(PROVIDED INFORMATION)
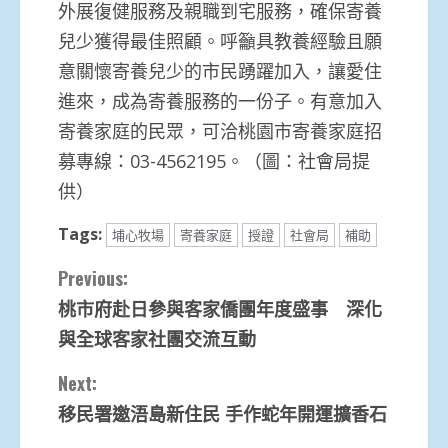
外展復健服務及親職到宅服務，確保寄養
兒少獲得最佳照顧。呼籲具教養經驗且願
意關懷寄養兒少的市民踴躍加入，讓愛住
進來，成為寄養服務的一份子。有意加入
寄養家庭的民眾，可洽桃園市寄養家庭招
募專線：03-4562195。（圖：社會局提
供）
Tags:
埔心牧場
寄養家庭
授證
社會局
補助
Continue
Previous:
桃市府赴日參與客家僑團年度盛事 深化
Reading
與全球客家社團交流互動
Next:
移民署邀浯島新住民 手作蛇年開運擴香石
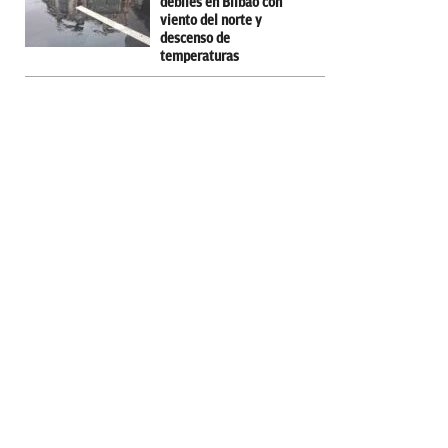
débiles en Bilbao con
viento del norte y
descenso de
temperaturas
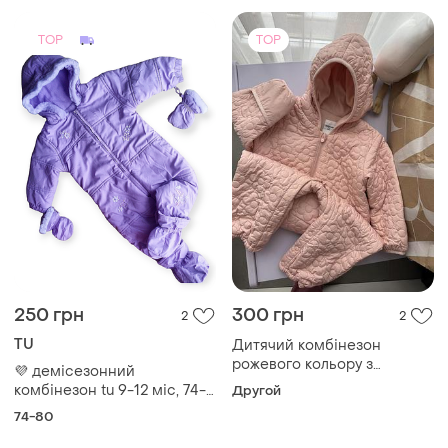
TOP
TOP
250 грн
300 грн
2
2
TU
Дитячий комбінезон
рожевого кольору з
💜 демісезонний
стьобаним візерунком та
комбінезон tu 9-12 міс, 74-
Другой
капюшоном.
80 см на флісі
74-80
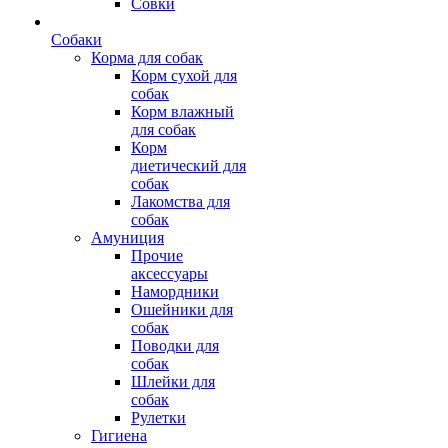
Совки
Собаки
Корма для собак
Корм сухой для
собак
Корм влажный
для собак
Корм
диетический для
собак
Лакомства для
собак
Амуниция
Прочие
аксессуары
Намордники
Ошейники для
собак
Поводки для
собак
Шлейки для
собак
Рулетки
Гигиена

(THE TASK)
No pictures should appear in the copy. Print exactly the lines above from the line containing "стьобаним візерунком та" through the last line of the data.

(EXERCISE RESPONSE)
стьобаним візерунком та
комбінезон tu 9-12 міс, 74-
Другой
капюшоном.
80 см на флісі
74-80
Совки
Собаки
Корма для собак
Корм сухой для
собак
Корм влажный
для собак
Корм
диетический для
собак
Лакомства для
собак
Амуниция
Прочие
аксессуары
Намордники
Ошейники для
собак
Поводки для
собак
Шлейки для
собак
Рулетки
Гигиена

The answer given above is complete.